Imagine going up to a king or a congressman or your next-door neighbor and getting in his business about some immoral slump he's fallen into. Or did the Baptizer get a pass because he wore that weird hair shirt and ate locusts in the desert?
A few years ago my neighbors, whose only son was aged 20, took in a young girl, aged 16, who was on the outs with her parents. I thought it was a bad idea but said nothing. Now they have a 3-year-old grandson.
More recently, the people a few houses down started letting the boyfriend of their 16-year-old have sleepovers (downstairs on the sofa, to be sure), the better to get to know him and make him feel at home. I said nothing. Their daughter announced to them last Sunday that she was pregnant.

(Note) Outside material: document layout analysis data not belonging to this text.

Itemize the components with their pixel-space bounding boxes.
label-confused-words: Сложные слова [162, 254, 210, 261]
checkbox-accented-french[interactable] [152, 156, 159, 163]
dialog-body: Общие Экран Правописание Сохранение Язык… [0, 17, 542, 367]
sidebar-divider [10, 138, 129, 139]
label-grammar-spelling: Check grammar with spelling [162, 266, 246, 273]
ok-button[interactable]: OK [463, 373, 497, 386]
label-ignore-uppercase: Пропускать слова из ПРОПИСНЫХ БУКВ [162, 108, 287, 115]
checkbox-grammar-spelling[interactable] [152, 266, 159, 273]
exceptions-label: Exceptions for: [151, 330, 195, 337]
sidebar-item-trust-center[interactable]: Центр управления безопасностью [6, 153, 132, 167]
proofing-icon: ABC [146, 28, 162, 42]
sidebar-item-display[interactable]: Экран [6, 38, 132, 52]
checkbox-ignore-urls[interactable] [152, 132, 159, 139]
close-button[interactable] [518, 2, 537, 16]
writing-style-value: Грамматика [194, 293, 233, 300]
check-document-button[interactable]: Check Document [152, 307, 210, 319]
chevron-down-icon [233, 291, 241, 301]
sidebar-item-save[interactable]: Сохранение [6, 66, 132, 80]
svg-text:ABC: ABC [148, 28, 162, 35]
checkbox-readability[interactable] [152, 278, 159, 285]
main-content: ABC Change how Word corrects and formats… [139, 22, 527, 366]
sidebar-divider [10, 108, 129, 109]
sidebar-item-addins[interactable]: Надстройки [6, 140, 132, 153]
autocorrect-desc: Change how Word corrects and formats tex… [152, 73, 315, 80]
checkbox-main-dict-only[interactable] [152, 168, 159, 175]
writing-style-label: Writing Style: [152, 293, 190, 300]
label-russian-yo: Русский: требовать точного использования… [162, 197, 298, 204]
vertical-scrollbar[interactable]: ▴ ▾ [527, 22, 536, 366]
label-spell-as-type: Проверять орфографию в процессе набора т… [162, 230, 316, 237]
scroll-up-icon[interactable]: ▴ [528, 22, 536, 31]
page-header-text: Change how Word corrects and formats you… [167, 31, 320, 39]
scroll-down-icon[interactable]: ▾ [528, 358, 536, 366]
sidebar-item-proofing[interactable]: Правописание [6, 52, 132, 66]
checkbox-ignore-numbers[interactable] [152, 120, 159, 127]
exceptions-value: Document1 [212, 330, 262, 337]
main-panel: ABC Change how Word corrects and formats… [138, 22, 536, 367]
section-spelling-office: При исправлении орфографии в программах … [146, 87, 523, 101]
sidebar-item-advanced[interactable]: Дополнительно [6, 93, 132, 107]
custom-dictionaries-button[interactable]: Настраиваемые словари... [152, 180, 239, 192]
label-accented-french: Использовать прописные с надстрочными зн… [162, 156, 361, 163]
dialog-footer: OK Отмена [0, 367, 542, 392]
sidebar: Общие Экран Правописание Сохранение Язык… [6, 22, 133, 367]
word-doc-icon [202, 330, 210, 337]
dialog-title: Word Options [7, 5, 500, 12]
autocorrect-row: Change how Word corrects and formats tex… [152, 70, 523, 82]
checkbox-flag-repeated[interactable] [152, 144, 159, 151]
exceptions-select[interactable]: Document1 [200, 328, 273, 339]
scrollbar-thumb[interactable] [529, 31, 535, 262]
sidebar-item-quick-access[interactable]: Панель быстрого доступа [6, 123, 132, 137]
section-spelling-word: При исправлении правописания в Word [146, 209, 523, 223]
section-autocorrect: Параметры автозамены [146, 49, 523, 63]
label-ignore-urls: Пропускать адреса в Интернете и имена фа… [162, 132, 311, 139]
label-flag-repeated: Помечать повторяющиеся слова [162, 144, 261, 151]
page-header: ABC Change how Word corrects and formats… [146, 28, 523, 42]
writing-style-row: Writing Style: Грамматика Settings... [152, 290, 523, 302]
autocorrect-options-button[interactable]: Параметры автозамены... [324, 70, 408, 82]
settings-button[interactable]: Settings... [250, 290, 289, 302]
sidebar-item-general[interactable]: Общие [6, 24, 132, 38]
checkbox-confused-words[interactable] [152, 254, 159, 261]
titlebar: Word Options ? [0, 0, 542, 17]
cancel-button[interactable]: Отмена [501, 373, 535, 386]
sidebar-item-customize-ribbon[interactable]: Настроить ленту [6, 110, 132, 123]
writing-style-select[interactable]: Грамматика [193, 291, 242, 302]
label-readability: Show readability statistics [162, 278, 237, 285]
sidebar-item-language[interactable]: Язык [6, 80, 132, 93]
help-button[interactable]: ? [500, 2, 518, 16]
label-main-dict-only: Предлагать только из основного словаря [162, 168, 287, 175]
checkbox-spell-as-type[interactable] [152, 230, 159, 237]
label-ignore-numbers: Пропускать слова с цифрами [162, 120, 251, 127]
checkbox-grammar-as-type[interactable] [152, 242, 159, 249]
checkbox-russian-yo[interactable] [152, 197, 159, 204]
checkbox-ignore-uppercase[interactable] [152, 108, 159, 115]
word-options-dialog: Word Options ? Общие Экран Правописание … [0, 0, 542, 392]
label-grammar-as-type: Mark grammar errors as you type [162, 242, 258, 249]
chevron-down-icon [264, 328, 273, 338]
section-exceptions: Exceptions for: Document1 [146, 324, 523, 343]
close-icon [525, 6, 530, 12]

I suppose there are always folks who are only too eager to play the prophet Nathan (2 Samuel 12), but that is not most often the problem. We usually err on the side of silence. This, in spite of the fact that I myself have always benefited by the few courageous ones in my life who have gently (or not) told me that something I was doing was lunacy.
The cult of "mind your own business" is based more in lovelessness than politeness. We are called to be watchmen (Ezekiel 33), to warn of coming danger. We are commanded to "save others by snatching them out of the fire" (Jude 23). "Let a righteous man strike me---it is a kindness" (Psalm 141:5).